By making more use of these clothes through re-use and other routes such as design changes, alteration,  repair and recycling, there is a real opportunity for businesses and consumers to realise both financial and environmental gains, WRAP (Waste & Resources Action Programme)’s research, published, has found.

WRAP’s research, which was funded by the Westminster, Scottish, Welsh and Northern Ireland Governments, found in the last year alone we left a staggering 1.7 billion items unused in our wardrobes. It also found that there is considerable interest from consumers in re-using those unwanted items. With over two thirds of consumers willing to buy and wear pre-owned clothing such as jeans and jumpers, the report identifies additional opportunities for this aspect of the clothing industry.
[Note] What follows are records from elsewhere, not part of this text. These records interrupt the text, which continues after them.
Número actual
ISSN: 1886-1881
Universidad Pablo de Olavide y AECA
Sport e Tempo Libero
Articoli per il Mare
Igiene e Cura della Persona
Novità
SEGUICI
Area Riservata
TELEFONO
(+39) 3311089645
Liz Goodwin, CEO, WRAP, said: “The way we make and use clothes consumes a huge amount of the earth’s precious resources, and accounts for a major chunk of family spending.  But by increasing the active use of clothing by an extra nine months we could reduce the water, carbon and waste impacts by up to 20-30% each and save £5 billion.
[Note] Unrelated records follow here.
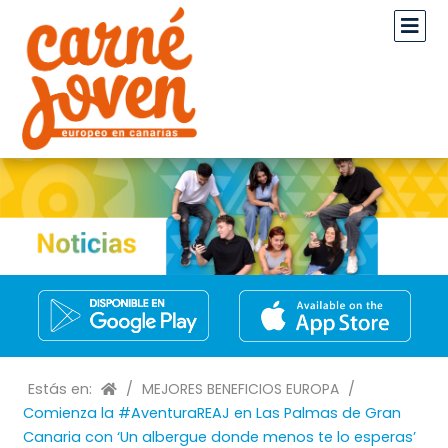
Estás en:
/
MEJORES BENEFICIOS EUROPA
/
Comienza la #AventuraREAJ en Las Palmas de Gran
Canaria con ‘Un albergue donde menos te lo esperas’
“Consumers can realise the value of clothing by updating existing items for their own use, or selling or donating them for others to use. There are also significant opportunities for industry to capitalise on consumer interest and gain financially.”

Each stage of the clothing journey has a significant environmental impact. For example over 90% of the water footprint occurs during fibre and garment supply. Washing and drying clothes is the equivalent of around 10% of total carbon emissions from cars in the UK, and the majority of the waste arises once an item is no longer wanted. 

A third of all of the clothes we buy ends up in landfill, which is bad for the environment and bad value. There are significant opportunities to generate revenue of around £140 million2 if all items currently sent to landfill were given to charities, local authorities or other organisations for recycling or re-use. For example, through donating unwanted items to friends, family or charities, selling online, or using the various collection banks or local authority services where available.  These existing options or indeed new business opportunities could keep more clothing out of the bin and landfill, ensuring value is retained for longer.

The report goes a step further than simply providing the economic and environmental facts, it also identifies potential new business models for industry that can add to the bottom line, increase the range of services or stimulate markets.